Abstract: This talk begins with understanding DARPA (Defense Advanced Research Projects Agency) as a sponsor, to help you work with the agency better. DARPA appears a monolith but internally has several offices each with a unique focus. Each office is staffed by an ever-shifting blend of Program Managers (PMs) with unique priorities. Offices and PMs are united only by a mission to cultivate radically “new things under the sun” to generate scientific surprise. We will explain features of the offices, the program managers, and what a good pitch to a DARPA PM looks like. The second half of this talk will pose example “DARPA-hard” questions in plasma science, engineering, and related aspects of machine learning (ML). Why don’t plasma physicists have a tool to tell us the plasma state at a glance, like DeepMind’s AlphaFold for protein folding in biology? Why is it so devilishly hard to get an accurate, repeatable measure of plasma density, even in simple plasma? When it comes to complex plasma chemistry, will we need to rely on AI/ML solutions?
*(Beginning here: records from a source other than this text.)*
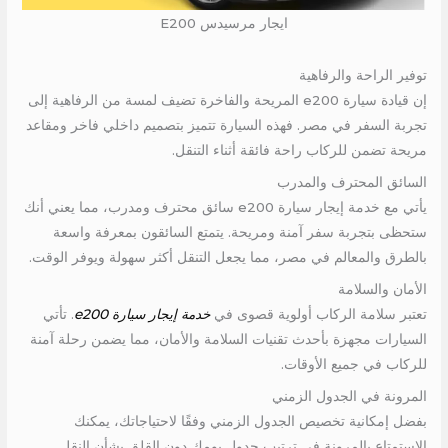
ايجار مرسيدس E200
توفير الراحة والرفاهية
إن قيادة سيارة e200 المريحة والفاخرة تضيف لمسة من الرفاهية إلى
تجربة السفر في مصر. فهذه السيارة تتميز بتصميم داخلي فاخر ومقاعد
مريحة تضمن للركاب راحة فائقة أثناء التنقل.
السائق المحترف والمدرب
يأتي مع خدمة إيجار سيارة e200 سائق محترف ومدرب، مما يعني أنك
ستحظى بتجربة سفر آمنة ومريحة. يتمتع السائقون بمعرفة واسعة
بالطرق والمعالم في مصر، مما يجعل التنقل أكثر سهولة ويوفر الوقت.
الأمان والسلامة
تعتبر سلامة الركاب أولوية قصوى في
خدمة إيجار سيارة e200
. تأتي
السيارات مجهزة بأحدث تقنيات السلامة والأمان، مما يضمن رحلة آمنة
للركاب في جميع الأوقات.
المرونة في الجدول الزمني
بفضل إمكانية تخصيص الجدول الزمني وفقًا لاحتياجاتك، يمكنك
الاستمتاع بالمرونة في ترتيب جدول يومك دون القلق بشأن النقل.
The central miracle of our age is that humans have developed machines to learn skills we cannot explicitly teach. How do we learn to learn from them? Are there ways to use ML applied to scientifically interesting problems to tease out a better understanding of physical laws? This talk will motivate these questions, but DARPA has no labs of its own, so bring your own solutions!

About the Speaker: Dr. Michael McDonald is an Aerospace Engineer in the Spacecraft Propulsion Section at the U.S. Naval Research Laboratory (NRL) in Washington DC, and will join DARPA as a Program Manager in the Defense Science Office in Fall 2025. He received his PhD from the University of Michigan in Applied Physics in 2011, and joined NRL in 2012. At NRL he founded and leads the Space Technology and Applications Research Lab (STARLab) specializing in the creation and characterization of energetic flows for a variety of national security space sponsors, including DARPA, USAF and USSF. The centerpiece of STARLab is the Large Plasma Test Facility (LPTF), a world-class vacuum chamber used for spacecraft propulsion and very low Earth orbit environmental simulation research. Dr. McDonald’s research interests include hollow cathodes; electron emission physics; spacecraft plasma propulsion including Hall and MPD thrusters; and high-speed plasma diagnostic development. At DARPA he has many dreams including air-breathing cathodes for vLEO, rapid qualification methods for >100kW propulsion systems, standard candles for NIST-traceable plasma density diagnostics; AI self-learning methods for plasma state measurement and collisional-radiative model development, a la Google’s AlphaFold; and development of scalable AI mechanistic interpretability techniques to untangle what neural networks learn in human-understandable terms.

The seminar will be conducted in person, with livestream on Zoom (details on the MIPSE website).